Sebelumnya, warga Desa Dulupi, Heru Djibu dan sejumlah aktivis senior yang tergabung dalam Lembaga Swadaya Masyarakat (LSM) Ampibi, yakni Harjon Yunus, Kamil Damisi, dan Iton Popa, telah menyuarakan keresahan masyarakat. Mereka mendesak pemerintah agar segera mencarikan solusi konkret untuk rakyat, khususnya bagi para penambang kecil yang kehilangan penghasilan akibat penertiban tambang ilegal.
Menanggapi hal tersebut, Wakil Ketua Komisi III DPRD Kabupaten Boalemo yang juga Ketua Fraksi NasDem, Arman Naway, S.H, memberikan tanggapan langsung saat ditemui di sela-sela jam istirahatnya, dengan pernyataan yang tegas dan lugas.
Arman menyatakan dukungannya terhadap langkah tegas Kapolres Boalemo dalam menertibkan tambang ilegal yang dinilai telah merusak lingkungan dan tidak memiliki izin resmi.
"Saya mengapresiasi tindakan Kapolres Boalemo yang telah melakukan penertiban. Memang situasi ini dilematis, karena di satu sisi masyarakat kehilangan mata pencaharian, namun di sisi lain, aktivitas penambangan ilegal jelas melawan hukum dan merusak lingkungan," ujar Arman.
Arman menegaskan bahwa masalah tambang ini bukan hanya soal ekonomi, tapi juga soal kepastian hukum dan perlindungan lingkungan. Ia mendesak pemerintah, baik pusat, provinsi, maupun kabupaten, agar segera mempercepat proses penetapan Wilayah Pertambangan Rakyat (WPR) dan penerbitan Izin Pertambangan Rakyat (IPR).
"Negara harus hadir. Pemerintah harus segera menetapkan WPR dan menerbitkan IPR agar masyarakat bisa menambang secara legal, terkontrol, dan tidak merusak lingkungan," tegas Arman.

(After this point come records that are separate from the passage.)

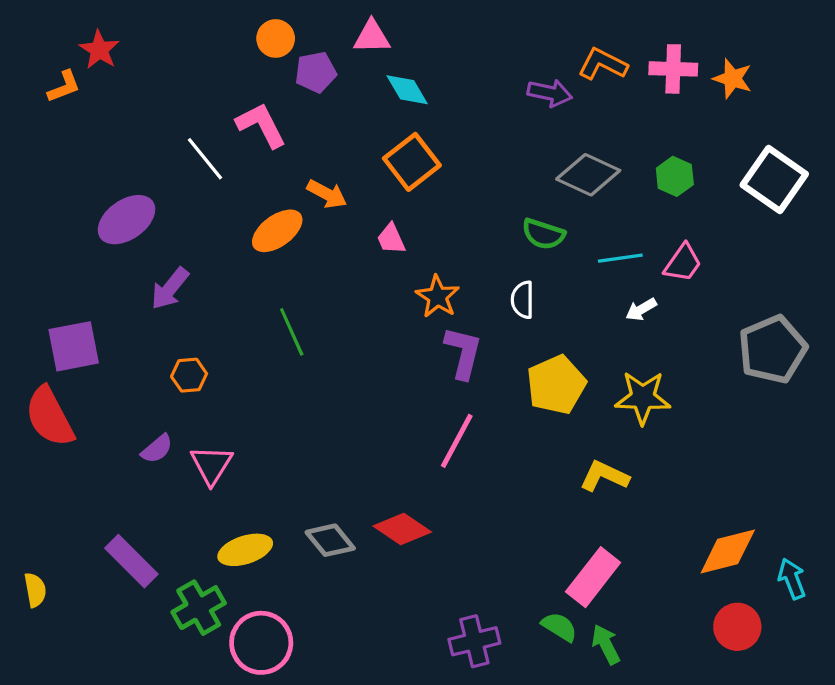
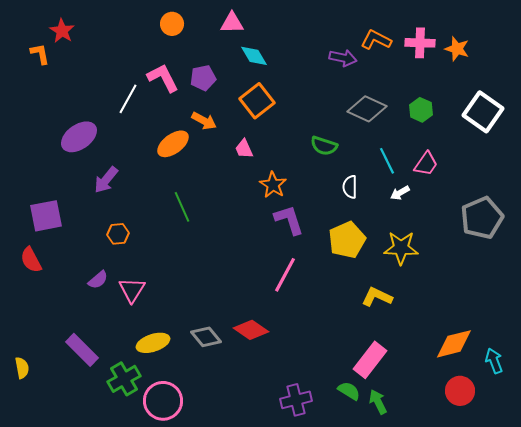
purple pentagon: (316, 72) -> (203, 78), moved
orange L-shape: (64, 87) -> (40, 54), turned -80
white line: (205, 159) -> (128, 99), turned 68
green semicircle: (543, 234) -> (324, 146), moved
cyan line: (620, 258) -> (387, 161), turned 72
white semicircle: (523, 300) -> (350, 187), moved
purple L-shape: (463, 353) -> (289, 220), turned -32
red semicircle: (50, 417) -> (31, 260), size x0.7

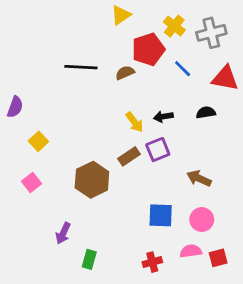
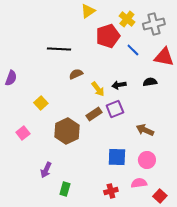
brown semicircle: (125, 73) -> (76, 74), moved
yellow square: (38, 141) -> (41, 103), moved
red square: (218, 258) -> (160, 196), moved, turned -32

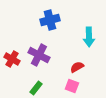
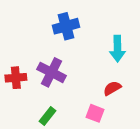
red cross: (12, 59) -> (16, 78), turned -35
red semicircle: (77, 67) -> (112, 88), moved

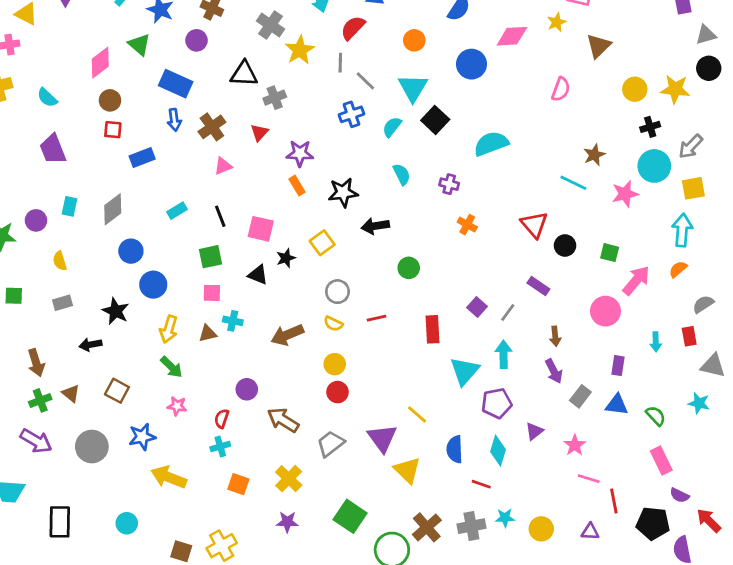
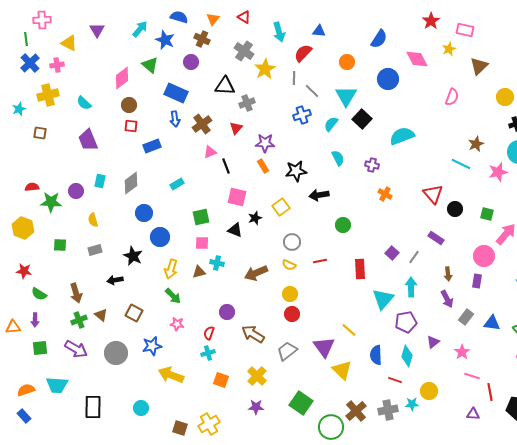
pink diamond: (512, 36) -> (417, 59), turned 65
black line: (220, 216) -> (226, 166), moved
purple rectangle: (618, 366) -> (477, 281), moved
yellow circle: (541, 529) -> (429, 391), moved

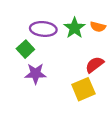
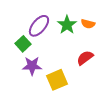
purple ellipse: (43, 29) -> (39, 26), turned -55
yellow square: (83, 89) -> (57, 80), moved

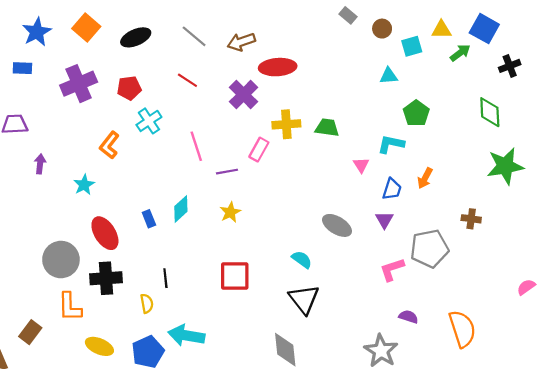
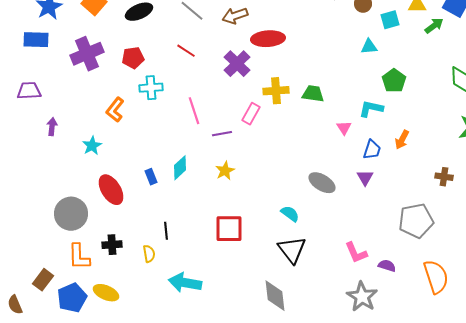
blue rectangle: (22, 68) -> (36, 40), size x1.4
cyan cross: (149, 121) -> (151, 88), turned 30
gray pentagon: (429, 249) -> (416, 221), moved
pink L-shape: (392, 269) -> (356, 253), moved, turned -95
black cross: (106, 278) -> (112, 245), moved, size x0.7
blue pentagon: (148, 352) -> (72, 298), moved

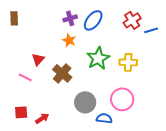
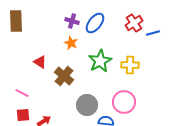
brown rectangle: (14, 18) -> (16, 21), size x1.5
purple cross: (70, 18) -> (72, 21), turned 32
red triangle: (38, 59) -> (40, 62), turned -40
pink line: (25, 77) -> (22, 93), moved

Ia juga mengingatkan bahwa IPR seharusnya hanya digunakan untuk tambang skala kecil, dengan peralatan sederhana. Menurutnya, penggunaan alat berat dalam tambang rakyat bertentangan dengan prinsip IPR, karena justru memberi ruang kepada pengusaha besar untuk mengambil alih potensi tambang, sementara masyarakat kecil hanya menjadi buruh.
"Kalau sudah pakai excavator, itu bukan tambang rakyat. Harus dibedakan antara rakyat yang menambang untuk bertahan hidup dengan korporasi besar yang mengejar keuntungan besar-besaran," ungkapnya.
Arman turut mengkritisi lambannya respon pemerintah daerah dalam mengusulkan WPR. Ia menyayangkan bahwa Boalemo tertinggal jauh dibandingkan Kabupaten Pohuwato yang sejak lima tahun lalu sudah masuk dalam peta WPR, walau masih menunggu proses IPR.
"Sejak awal kami sudah desak agar WPR Boalemo segera diusulkan. Baru tahun ini itu direspon. Harusnya dari dulu sudah disiapkan. Kalau tidak ada WPR, bagaimana masyarakat bisa dapat IPR?"
Menurut Arman, legalisasi pertambangan rakyat adalah satu-satunya solusi agar aktivitas tambang bisa diawasi, dikelola bersama, dan tidak menimbulkan konflik sosial seperti perkelahian antar keluarga karena persoalan lahan.
"Kalau legal, ada payung hukumnya. Pemerintah bisa awasi, bisa kontrol limbah, bisa edukasi soal dampak lingkungan. Tapi kalau dibiarkan ilegal, masyarakat bisa bertikai hanya karena berebut lokasi tambang. Bahkan sudah ada kasus kakak-adik bertengkar," bebernya.
Lebih lanjut, Arman menekankan bahwa dalam konteks IPR, pengelolaan tambang seharusnya dilakukan oleh koperasi, komunitas, atau lembaga rakyat yang terorganisasi, bukan oleh pemilik modal besar.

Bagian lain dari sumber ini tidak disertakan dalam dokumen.